September 17, 2009 by Mike Hillwig
As a DBA, my job is to protect the company’s data at all costs. But what happens when it’s the DBA who causes data loss?
I wrote about this a couple of years ago when I accidentally restored a backup copy on a production instance.
One of the things I do on a regular basis is to restore a copy of our databases onto test and development servers. I have this down to a science. Today, I did the ultimate DBA f**kup. I ran the restore process on the production database server instead of the test server. 30 seconds into it, one of my coworkers came running into my office asking what was happening. I saw my career flash before my eyes. It couldn’t have happened at a worse time. All three of our business units are in the midst of month-end reconciliations, known as CTCs. This happened about 2:30 and we were down for just about an hour. Worse yet, we had to go back to our noon backup, meaning we lost about two hours worth of data.
My boss at the time was an incredibly good guy. I had honestly expected him to show me the door, and he would have been completely justified in doing so. Instead, he asked how we prevented this from happening in the future.

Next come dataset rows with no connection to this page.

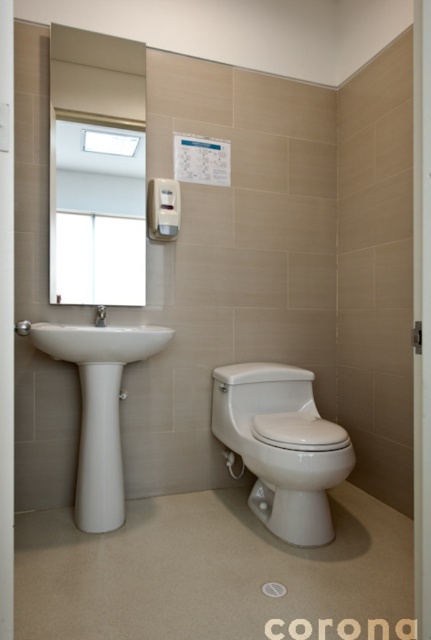 You are a contractor measuring bathroom fixtures. You have a 1.5 meter tall ladder that you need to place between the white glossy sink at left and the matte white shower at lower left. Will the ladder fit vertically between them?

The white glossy sink at left is taller than the matte white shower at lower left. Since the ladder is 1.5 meters tall, it may not fit vertically between them if the space between the two fixtures is constrained by their height difference. However, without knowing the exact vertical clearance, it is uncertain. The answer requires more information about the vertical distance between the sink and shower, not just their heights.

You are standing in the bathroom and want to wash your hands. You see the white glossy sink at left and the white glossy faucet at left. Which one should you turn on to start the water flow?

The white glossy faucet at left is the one you should turn on to start the water flow, as faucets control the water flow while sinks are the containers for water. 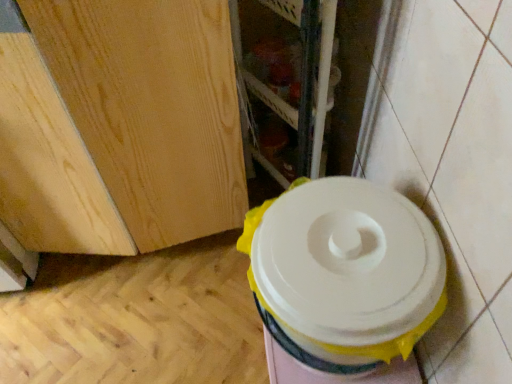 Question: Is white plastic toilet at lower right facing towards wooden shelf at center?

Choices:
 (A) yes
 (B) no

Answer: (B)

Question: Is white plastic toilet at lower right facing away from wooden shelf at center?

Choices:
 (A) no
 (B) yes

Answer: (A)

Question: Can you confirm if white plastic toilet at lower right is taller than wooden shelf at center?

Choices:
 (A) no
 (B) yes

Answer: (A)

Question: Is white plastic toilet at lower right completely or partially outside of wooden shelf at center?

Choices:
 (A) no
 (B) yes

Answer: (B)

Question: From the image's perspective, would you say white plastic toilet at lower right is shown under wooden shelf at center?

Choices:
 (A) no
 (B) yes

Answer: (B)

Question: Is white plastic toilet at lower right wider than wooden shelf at center?

Choices:
 (A) yes
 (B) no

Answer: (A)

Question: Is wooden shelf at center placed right next to white plastic toilet at lower right?

Choices:
 (A) no
 (B) yes

Answer: (A)

Question: Is wooden shelf at center wider than white plastic toilet at lower right?

Choices:
 (A) no
 (B) yes

Answer: (A)

Question: Is wooden shelf at center shorter than white plastic toilet at lower right?

Choices:
 (A) no
 (B) yes

Answer: (A)

Question: Is wooden shelf at center turned away from white plastic toilet at lower right?

Choices:
 (A) no
 (B) yes

Answer: (A)

Question: From the image's perspective, would you say wooden shelf at center is positioned over white plastic toilet at lower right?

Choices:
 (A) yes
 (B) no

Answer: (A)

Question: Does wooden shelf at center appear on the left side of white plastic toilet at lower right?

Choices:
 (A) yes
 (B) no

Answer: (A)

Question: Is wooden shelf at center spatially inside white plastic toilet at lower right, or outside of it?

Choices:
 (A) outside
 (B) inside

Answer: (A) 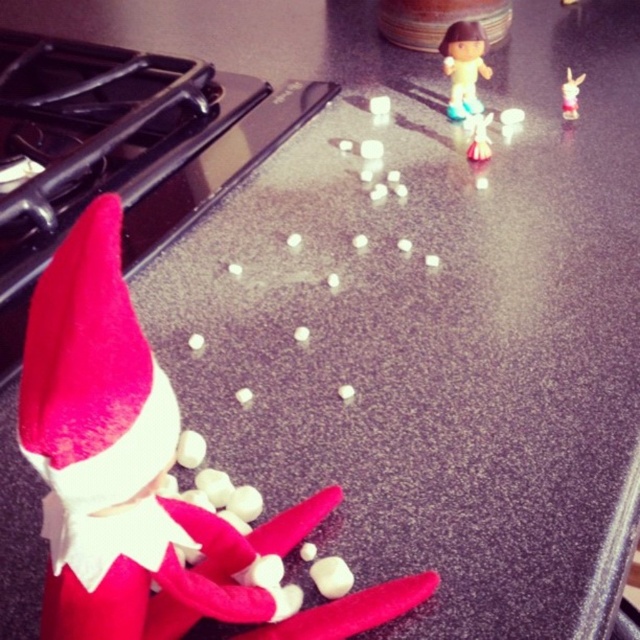 Looking at this image, you are a chef preparing a dessert display and see the felt red elf at lower left and the matte plastic figurine at upper center. Which object is taller and needs to be considered for stability when arranging the marshmallows?

The felt red elf at lower left is much taller than the matte plastic figurine at upper center, so it needs to be considered for stability when arranging the marshmallows.

You are a child who wants to place the smooth plastic doll at upper center exactly halfway between the red plush toy on the left and the heart shape made of marshmallows in the middle. Can you do it?

The distance between the red plush toy on the left and the heart shape made of marshmallows in the middle is 36.91 inches. Half of that distance is 18.455 inches. Place the smooth plastic doll at upper center 18.455 inches from either the red plush toy on the left or the heart shape made of marshmallows in the middle to achieve the halfway point. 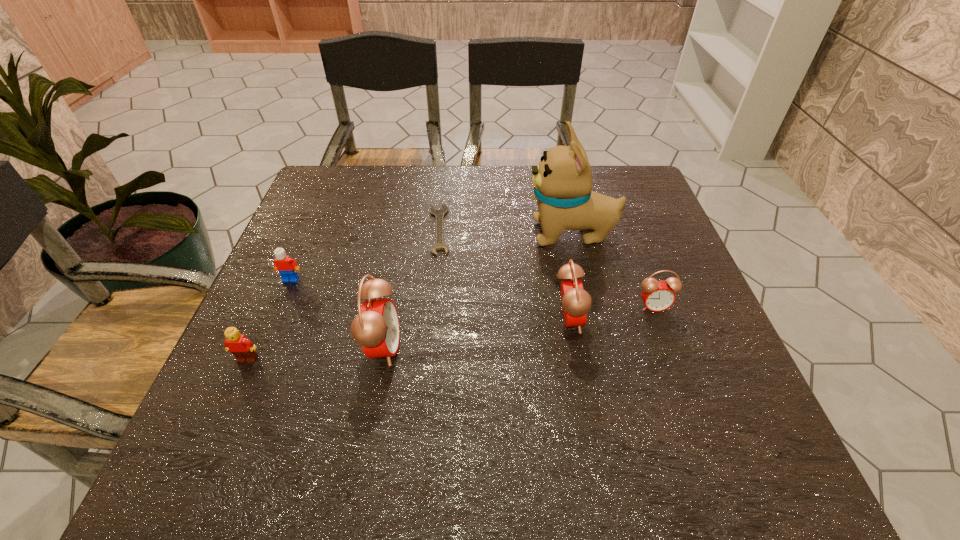 Choose which alarm clock is the third nearest neighbor to the wrench. Please provide its 2D coordinates. Your answer should be formatted as a tuple, i.e. [(x, y)], where the tuple contains the x and y coordinates of a point satisfying the conditions above.

[(657, 296)]

Where is `alarm clock that is the nearest to the second shortest alarm clock`? The image size is (960, 540). alarm clock that is the nearest to the second shortest alarm clock is located at coordinates (657, 296).

Locate an element on the screen. The height and width of the screenshot is (540, 960). free space that satisfies the following two spatial constraints: 1. on the clock face of the shortest alarm clock; 2. on the clock face of the leftmost alarm clock is located at coordinates (668, 347).

Where is `free location that satisfies the following two spatial constraints: 1. on the clock face of the second tallest alarm clock; 2. on the face of the nearer Lego`? The height and width of the screenshot is (540, 960). free location that satisfies the following two spatial constraints: 1. on the clock face of the second tallest alarm clock; 2. on the face of the nearer Lego is located at coordinates (576, 359).

Where is `free point that satisfies the following two spatial constraints: 1. on the face of the tallest object; 2. on the face of the nearer Lego`? free point that satisfies the following two spatial constraints: 1. on the face of the tallest object; 2. on the face of the nearer Lego is located at coordinates (601, 359).

Locate an element on the screen. This screenshot has width=960, height=540. free space that satisfies the following two spatial constraints: 1. on the face of the puppy; 2. on the face of the nearer Lego is located at coordinates point(601,359). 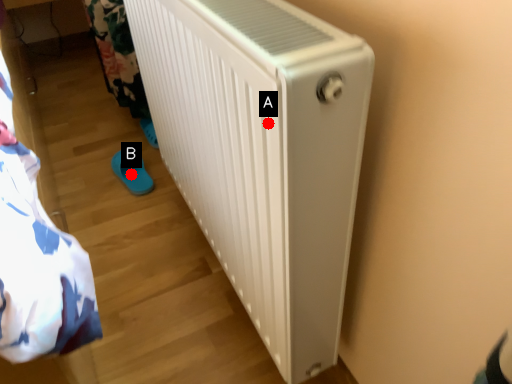 Question: Two points are circled on the image, labeled by A and B beside each circle. Which of the following is the closest to the observer?

Choices:
 (A) A is closer
 (B) B is closer

Answer: (A) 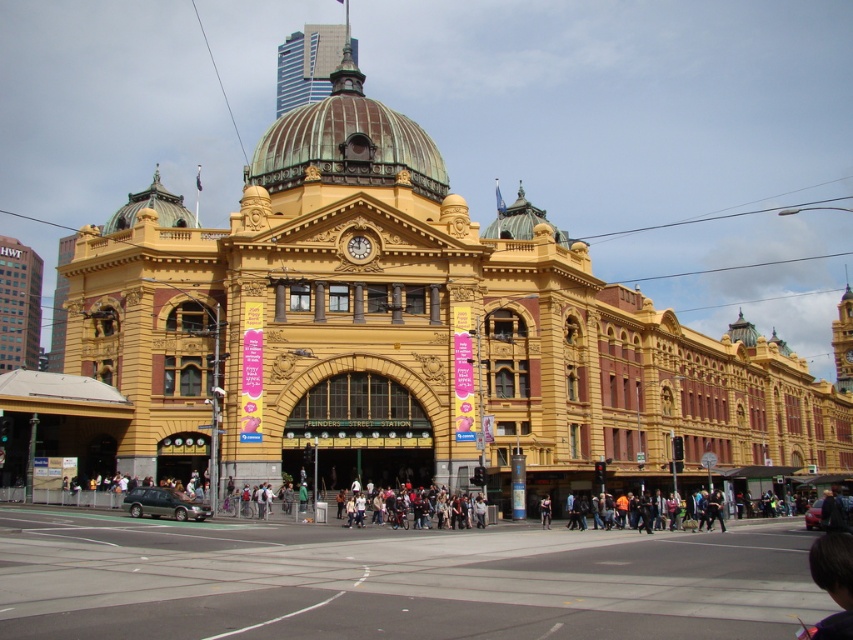 Question: Does green copper dome at center have a greater width compared to matte black backpack at center?

Choices:
 (A) no
 (B) yes

Answer: (B)

Question: Which point is farther to the camera?

Choices:
 (A) green copper dome at center
 (B) matte black backpack at center

Answer: (A)

Question: Which point appears farthest from the camera in this image?

Choices:
 (A) (352, 86)
 (B) (357, 518)

Answer: (A)

Question: Considering the relative positions of green copper dome at center and matte black backpack at center in the image provided, where is green copper dome at center located with respect to matte black backpack at center?

Choices:
 (A) right
 (B) left

Answer: (B)

Question: Does green copper dome at center have a smaller size compared to matte black backpack at center?

Choices:
 (A) no
 (B) yes

Answer: (A) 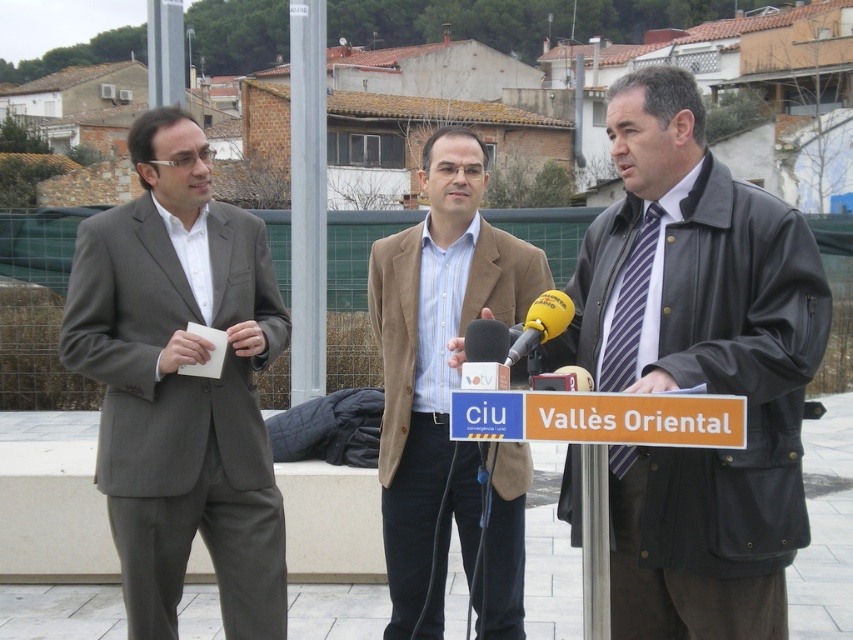 Between point (165, 157) and point (299, 310), which one is positioned in front?

Point (165, 157)

Can you confirm if matte gray suit at left is taller than metallic pole at center?

No.

Who is more distant from viewer, [77,284] or [311,275]?

Positioned behind is point [311,275].

Locate an element on the screen. This screenshot has height=640, width=853. matte gray suit at left is located at coordinates (181, 385).

Does matte gray suit at left appear under brown textured blazer at center?

Actually, matte gray suit at left is above brown textured blazer at center.

Is point (164, 132) closer to camera compared to point (426, 388)?

Yes.

Locate an element on the screen. The width and height of the screenshot is (853, 640). matte gray suit at left is located at coordinates (181, 385).

Measure the distance between brown textured blazer at center and camera.

The distance of brown textured blazer at center from camera is 11.90 feet.

Is brown textured blazer at center in front of metallic pole at center?

Yes, it is.

Does point (405, 563) lie in front of point (308, 321)?

Yes, it is.

Identify the location of brown textured blazer at center. (437, 365).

Yes, he was using this as a learning/teaching experience.
Today, any time I have a script that does a restore like this, it has a section at the top that looks something like this:
IF @@servername = ‘prodserver’
PRINT ‘This is the production server. You can”t do that!’
ELSE IF @@servername <> ‘devserver’
PRINT ‘This isn”t the DEV server, you can”t do that!’
— Rest of restore script goes here
I have to admit this little code snippit has has saved my tail a few times since then. I’m also a lot more careful when it comes to doing restores. Mother History is one hell of a teacher.